Es gibt einige Einschränkungen zu beachten bei der Registrierung von Geräten in COPE-Modus:

  • Die Pin-basierte Verschlüsselung und Single Sign-On in Workspace ONE UEM mithilfe von SDK werden für Geräte, die im COPE-Modus registriert sind, nicht unterstützt. Eine Work-Kennung kann erzwungen werden, um sicherzustellen, dass die Verwendung von geschäftlichen Anwendungen eine Kennung erfordert.
  • Single-user- und Multi-user-Staging werden für COPE-Registrierungen nicht unterstützt.
  • Interne (in Workspace ONE UEM gehostete) und öffentliche Anwendungen, die für COPE-Geräte bereitgestellt werden, erscheinen im Anwendungskatalog des Work-Profils.
  • Ähnlich wie bei Registrierungen des Work-Profils können Benutzer im COPE-Modus das Work-Profil deaktivieren (z. B., wenn der Benutzer im Urlaub ist). Wenn das Work-Profil deaktiviert ist, erhält der Benutzer keine Benachrichtigungen zu geschäftlichen Anwendungen, und die Anwendungen können auch nicht gestartet werden. Der Status (aktiviert oder deaktiviert) des Work-Profils kann der Administrator auf der Seite "Gerätedetails" einsehen. Wenn das Work-Profil deaktiviert ist, können keine aktuellen Informationen zur Anwendung bzw. zum Profil aus dem Work-Profil abgerufen werden.
  • Workspace ONE Intelligent Hub ist in beiden Abschnitten „Vollständig verwaltet“ und „Work-Profil“ des COPE-Geräts vorhanden. Management-Richtlinien existieren innerhalb und außerhalb des Work-Profils und können auf das Work-Profil oder auch auf das gesamte Gerät angewendet werden. Workspace ONE Intelligent Hub ist jedoch nur innerhalb des Work-Profils sichtbar.
  • Wenn Push-Benachrichtigungen an das Gerät gesendet werden, ist der Workspace ONE Intelligent Hub außerhalb des Work-Profils für den Benutzer vorübergehend zum Anzeigen der Nachrichten verfügbar. So wird sichergestellt, dass wichtige Nachrichten den Benutzer erreichen, selbst wenn das Work-Profil vorübergehend deaktiviert ist.
  • Zugewiesene Profile können im Work-Profil über den Workspace ONE Intelligent Hub angezeigt werden.
  • Konformitätsrichtlinien zum Anwendungsmanagement (z. B. Blockieren/Entfernen von Anwendungen) werden nur für Anwendungen im Work-Profil unterstützt.

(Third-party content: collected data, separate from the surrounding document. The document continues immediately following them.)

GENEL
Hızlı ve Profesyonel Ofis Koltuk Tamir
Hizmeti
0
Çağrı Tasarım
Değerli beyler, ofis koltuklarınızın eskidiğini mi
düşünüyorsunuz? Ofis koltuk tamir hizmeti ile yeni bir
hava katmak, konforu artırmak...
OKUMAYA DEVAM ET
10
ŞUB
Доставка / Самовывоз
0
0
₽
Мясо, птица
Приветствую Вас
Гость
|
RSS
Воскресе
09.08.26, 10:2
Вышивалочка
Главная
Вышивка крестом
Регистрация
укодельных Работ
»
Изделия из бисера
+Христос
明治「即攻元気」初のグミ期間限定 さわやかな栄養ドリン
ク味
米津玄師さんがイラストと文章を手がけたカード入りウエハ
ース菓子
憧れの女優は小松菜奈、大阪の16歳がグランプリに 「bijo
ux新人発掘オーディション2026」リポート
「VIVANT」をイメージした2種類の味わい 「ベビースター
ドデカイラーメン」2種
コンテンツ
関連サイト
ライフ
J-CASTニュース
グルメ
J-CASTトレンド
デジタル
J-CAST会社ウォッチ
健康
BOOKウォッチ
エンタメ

Anwendungen können über Anwendungssteuerungsprofile auf dem Gerät (außerhalb des Work-Profils) auf die Blacklist gesetzt werden.
  • Eine Enterprise-Löschung setzt ein COPE-Gerät auf die Werkseinstellungen zurück.

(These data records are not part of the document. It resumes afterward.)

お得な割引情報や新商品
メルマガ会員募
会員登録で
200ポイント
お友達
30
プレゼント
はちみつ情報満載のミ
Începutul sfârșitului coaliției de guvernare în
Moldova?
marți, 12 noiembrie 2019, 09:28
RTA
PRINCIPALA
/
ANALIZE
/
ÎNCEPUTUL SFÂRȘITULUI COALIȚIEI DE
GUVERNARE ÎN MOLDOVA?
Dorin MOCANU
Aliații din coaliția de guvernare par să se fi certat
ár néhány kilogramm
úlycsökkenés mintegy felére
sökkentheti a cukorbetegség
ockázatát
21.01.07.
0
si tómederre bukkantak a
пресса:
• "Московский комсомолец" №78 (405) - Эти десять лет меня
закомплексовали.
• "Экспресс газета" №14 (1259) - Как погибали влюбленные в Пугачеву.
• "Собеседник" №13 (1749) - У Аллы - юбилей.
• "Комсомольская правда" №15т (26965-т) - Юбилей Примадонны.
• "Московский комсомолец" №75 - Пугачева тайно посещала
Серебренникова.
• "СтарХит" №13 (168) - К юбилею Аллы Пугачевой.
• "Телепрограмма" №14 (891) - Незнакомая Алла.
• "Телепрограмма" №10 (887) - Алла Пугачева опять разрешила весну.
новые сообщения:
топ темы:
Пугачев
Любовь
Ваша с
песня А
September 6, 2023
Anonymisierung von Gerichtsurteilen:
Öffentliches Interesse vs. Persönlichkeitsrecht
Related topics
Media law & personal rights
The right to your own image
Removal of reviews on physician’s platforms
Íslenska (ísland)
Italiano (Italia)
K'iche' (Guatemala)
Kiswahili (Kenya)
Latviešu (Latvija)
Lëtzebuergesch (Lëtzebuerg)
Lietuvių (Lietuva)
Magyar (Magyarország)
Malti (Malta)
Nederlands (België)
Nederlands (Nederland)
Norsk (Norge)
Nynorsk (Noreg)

  • Für COPE-Registrierungen wird kein Produkt-Provisioning unterstützt.
  • Spezifische Änderungen für Android 11:
    • Interne Anwendungen, die von Workspace One UEM gehostet werden, können nicht mehr in den persönlichen Bereich des Geräts gepusht werden. Sowohl interne Apps (als private Apps) als auch öffentliche Apps können nur für das Arbeitsprofil bereitgestellt werden.
      • Alle anderen Funktionen wie Konformitätsregeln, die auf interne Anwendungen angewiesen sind, werden ebenfalls nicht mehr unterstützt.
    • Die Registrierungsmethode afw#hub wird nicht mehr unterstützt.
      • Verwenden Sie stattdessen einen QR-Code oder Zero Touch-Anmeldung.